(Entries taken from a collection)
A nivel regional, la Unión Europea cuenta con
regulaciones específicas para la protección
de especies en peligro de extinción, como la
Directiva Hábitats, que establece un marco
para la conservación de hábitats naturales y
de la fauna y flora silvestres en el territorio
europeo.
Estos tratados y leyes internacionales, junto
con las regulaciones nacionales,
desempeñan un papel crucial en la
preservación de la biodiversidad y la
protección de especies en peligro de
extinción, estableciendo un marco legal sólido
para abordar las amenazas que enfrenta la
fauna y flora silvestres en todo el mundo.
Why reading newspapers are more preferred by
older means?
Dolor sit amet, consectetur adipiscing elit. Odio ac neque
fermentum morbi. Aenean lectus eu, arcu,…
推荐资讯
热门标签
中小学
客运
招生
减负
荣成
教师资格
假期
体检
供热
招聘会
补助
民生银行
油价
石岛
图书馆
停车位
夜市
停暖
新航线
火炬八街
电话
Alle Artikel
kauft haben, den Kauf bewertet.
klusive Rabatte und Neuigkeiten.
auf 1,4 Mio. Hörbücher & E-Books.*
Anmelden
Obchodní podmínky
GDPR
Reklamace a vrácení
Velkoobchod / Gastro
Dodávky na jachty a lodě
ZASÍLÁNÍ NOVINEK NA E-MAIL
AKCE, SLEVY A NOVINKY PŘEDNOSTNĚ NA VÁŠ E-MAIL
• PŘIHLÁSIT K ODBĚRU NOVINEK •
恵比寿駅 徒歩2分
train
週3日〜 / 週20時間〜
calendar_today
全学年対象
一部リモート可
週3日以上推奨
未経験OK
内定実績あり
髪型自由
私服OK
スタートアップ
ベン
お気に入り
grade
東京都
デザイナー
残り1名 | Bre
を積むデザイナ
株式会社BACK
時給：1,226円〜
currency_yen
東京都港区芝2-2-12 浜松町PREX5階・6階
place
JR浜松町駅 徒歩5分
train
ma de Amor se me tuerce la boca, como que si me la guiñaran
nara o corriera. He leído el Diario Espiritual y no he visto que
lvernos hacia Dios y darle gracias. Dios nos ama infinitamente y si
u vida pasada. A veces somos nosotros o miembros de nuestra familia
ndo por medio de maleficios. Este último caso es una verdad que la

Work task => The entries above are to be output exactly as they appear.

Completed task =>
A nivel regional, la Unión Europea cuenta con
regulaciones específicas para la protección
de especies en peligro de extinción, como la
Directiva Hábitats, que establece un marco
para la conservación de hábitats naturales y
de la fauna y flora silvestres en el territorio
europeo.
Estos tratados y leyes internacionales, junto
con las regulaciones nacionales,
desempeñan un papel crucial en la
preservación de la biodiversidad y la
protección de especies en peligro de
extinción, estableciendo un marco legal sólido
para abordar las amenazas que enfrenta la
fauna y flora silvestres en todo el mundo.
Why reading newspapers are more preferred by
older means?
Dolor sit amet, consectetur adipiscing elit. Odio ac neque
fermentum morbi. Aenean lectus eu, arcu,…
推荐资讯
热门标签
中小学
客运
招生
减负
荣成
教师资格
假期
体检
供热
招聘会
补助
民生银行
油价
石岛
图书馆
停车位
夜市
停暖
新航线
火炬八街
电话
Alle Artikel
kauft haben, den Kauf bewertet.
klusive Rabatte und Neuigkeiten.
auf 1,4 Mio. Hörbücher & E-Books.*
Anmelden
Obchodní podmínky
GDPR
Reklamace a vrácení
Velkoobchod / Gastro
Dodávky na jachty a lodě
ZASÍLÁNÍ NOVINEK NA E-MAIL
AKCE, SLEVY A NOVINKY PŘEDNOSTNĚ NA VÁŠ E-MAIL
• PŘIHLÁSIT K ODBĚRU NOVINEK •
恵比寿駅 徒歩2分
train
週3日〜 / 週20時間〜
calendar_today
全学年対象
一部リモート可
週3日以上推奨
未経験OK
内定実績あり
髪型自由
私服OK
スタートアップ
ベン
お気に入り
grade
東京都
デザイナー
残り1名 | Bre
を積むデザイナ
株式会社BACK
時給：1,226円〜
currency_yen
東京都港区芝2-2-12 浜松町PREX5階・6階
place
JR浜松町駅 徒歩5分
train
ma de Amor se me tuerce la boca, como que si me la guiñaran
nara o corriera. He leído el Diario Espiritual y no he visto que
lvernos hacia Dios y darle gracias. Dios nos ama infinitamente y si
u vida pasada. A veces somos nosotros o miembros de nuestra familia
ndo por medio de maleficios. Este último caso es una verdad que la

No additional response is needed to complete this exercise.